No entanto, diferentemente do que ocorre com alimentos industrializados, não existe um modelo padronizado de informações mínimas para preparações culinárias servidas em restaurantes, buffets ou eventos. Assim, nesses ambientes, a continuidade da informação alimentar depende principalmente de organização interna e comunicação eficiente entre as equipes envolvidas no serviço.

Boas práticas para restaurantes, buffets e catering

https://www.pexels.com/pt-br/foto/chef-analisa-livro-de-receitas-na-cozinha-do-restaurante-36430037/

Em estabelecimentos onde o alimento não possui rótulo, a ficha técnica das preparações torna-se uma ferramenta fundamental. Ela permite registrar informações importantes como:

  • ingredientes utilizados;
  • presença de alergênicos;
  • modo de preparo;
  • possíveis substituições de ingredientes.

Além disso, algumas medidas simples podem contribuir para melhorar a comunicação com o consumidor:

  • manter fichas técnicas atualizadas das preparações;
  • organizar o fluxo de informações com fornecedores externos;
  • treinar equipes de atendimento para lidar com dúvidas sobre ingredientes;
  • garantir que a equipe responsável pelo serviço conheça os principais componentes do cardápio.

Essas práticas ajudam a preservar a informação alimentar mesmo quando o alimento é servido diretamente ao consumidor.

O papel do consumidor

Para quem participa de eventos, frequenta restaurantes ou se serve em buffets, algumas atitudes também podem contribuir para escolhas mais seguras, especialmente em casos de alergias ou restrições alimentares:

  • informar previamente a condição ao estabelecimento quando possível;
  • perguntar sobre ingredientes relevantes antes de consumir determinado alimento;
  • evitar preparações cuja composição não possa ser esclarecida com segurança.

Perguntar sobre o alimento não precisa transformar o momento de convivência em algo desconfortável. Existe um equilíbrio possível.

Segurança de alimentos também é saber equilibrar contextos: não transformar o momento social em auditoria, mas também não ignorar a informação quando ela é necessária.

https://www.pexels.com/pt-br/foto/restaurante-mulheres-almoco-refeicao-4349785/ Algumas horas depois, o movimento no salão começa a diminuir. As bandejas do buffet já estão quase vazias. Conversas continuam entre os últimos convidados enquanto a equipe inicia discretamente a organização do espaço.

Na mesa de sobremesas, alguém observa os doces restantes e pergunta novamente:

— Esse aqui tem castanha?

Desta vez, o garçom responde com segurança:

— Sim, esse leva amêndoas, mas aquele ao lado é feito apenas com chocolate.

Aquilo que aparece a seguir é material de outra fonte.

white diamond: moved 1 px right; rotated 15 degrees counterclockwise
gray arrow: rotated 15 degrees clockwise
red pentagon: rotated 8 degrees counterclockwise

A pessoa agradece, escolhe o doce e volta para a mesa.

Para a maioria dos presentes, aquela foi apenas mais uma refeição compartilhada em um ambiente agradável. Mas por trás de cada prato servido existe algo que nem sempre é visível ou sequer verbalizado: a informação que acompanha o alimento.

Porque a segurança dos alimentos não termina quando o prato sai da cozinha. Ela continua na informação que acompanha aquilo que comemos, mesmo quando essa informação precisa ser transmitida de pessoa para pessoa.

Nos artigos anteriores desta série, discutimos como essa informação aparece nos rótulos e como ela pode se fragmentar em modelos modernos de consumo, como o delivery.

Em restaurantes, buffets e serviços de catering, o cenário é diferente. Aqui, muitas vezes, a informação não está impressa. Ela depende da organização de quem prepara, da comunicação de quem serve e da curiosidade de quem consome.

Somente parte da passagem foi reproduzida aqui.